Ash va tuer. Et ce premier homme sur lequel elle fait feu, tué d’une seule balle sous le sein gauche, va être cette révélation qu’il faut apprendre à oublier tout sentiment. Alors qu’elle avait l’envie de prendre la tête du mort dans ses bras, afin de le bercer une dernière fois, comme une vierge à l’enfant, elle s’en garda, car la guerre n’a rien à faire des regrets éternels.
Constance continue d’écrire à son homme.
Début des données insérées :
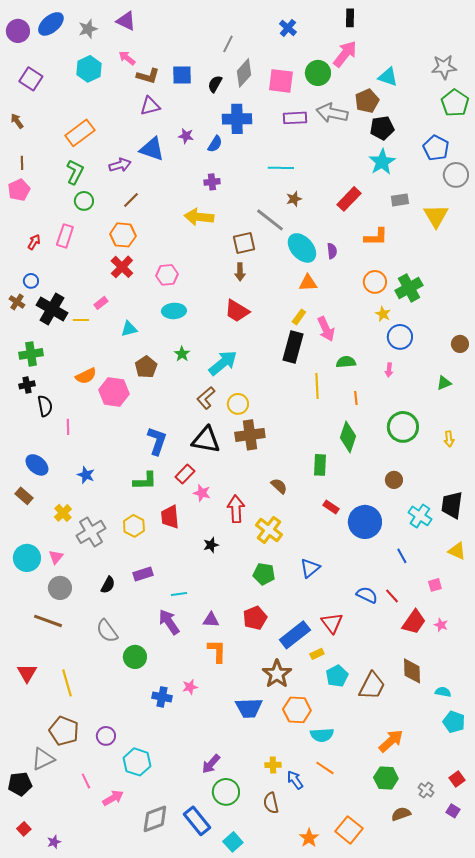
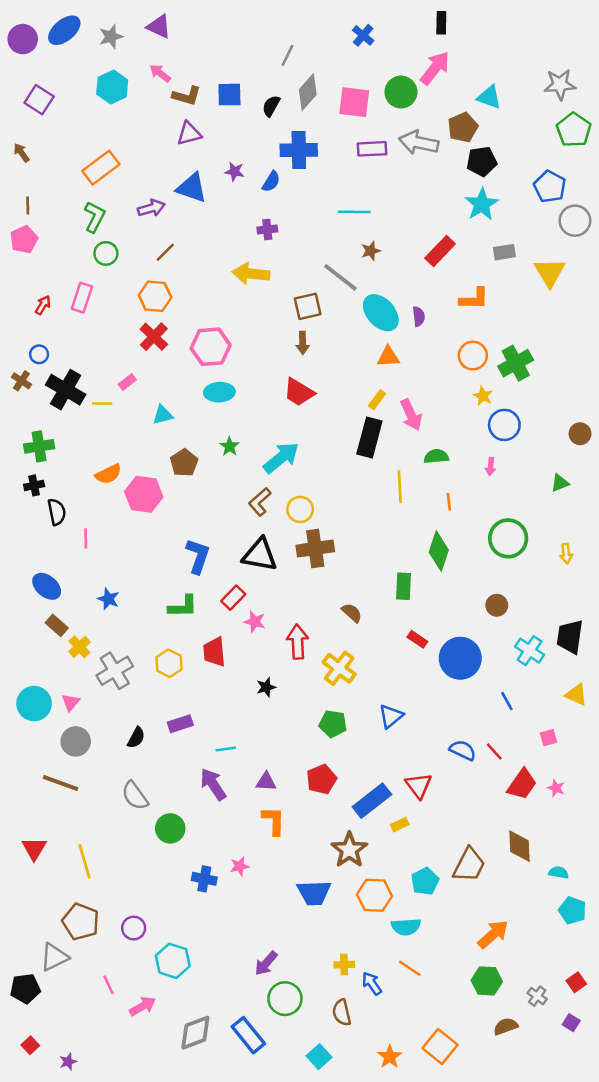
pink hexagon: (167, 275) -> (211, 347), size x1.4
brown rectangle: (24, 496) -> (57, 625), moved
cyan pentagon: (337, 676) -> (425, 881), moved
cyan square: (233, 842) -> (319, 1057), moved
Elle lui raconte sa guerre, sachant déjà qu’il ne peut rien en comprendre. Les mots ne peuvent raconter, ils ne sont qu’un constat et dans l’immense barbarie, elle cherche à le rassurer. Quand elle est faite prisonnière par les rebelles, ceux du Sud, c’est en finesse qu’elle s’en sortira, mais tout en faisant gronder l’artillerie. Le conflit continue, les régiments sont décimés, les morts s’entassent, on ne prend plus le temps de les enterrer. Les fantômes la hantent, ceux d’hier et celui de sa mère particulièrement, comme ceux d’aujourd’hui qui hantent les champs de ruine.
Mais quand il faudra défendre sa terre, son homme, elle prendra le chemin du retour. Elle a laissé tomber l’uniforme, c’est en femme qu’elle revient, qu’elle croise certains de ses anciens compagnons. C’est en femme qu’elle redevient humaine, après avoir traversé dans sa propre chair les tréfonds de la folie. C’est en femme qu’elle reverra le Colonel devenu Général, celui qui a deviné, peut-être, qui elle était, mais qui l’a protégée de tous et d’elle-même surtout.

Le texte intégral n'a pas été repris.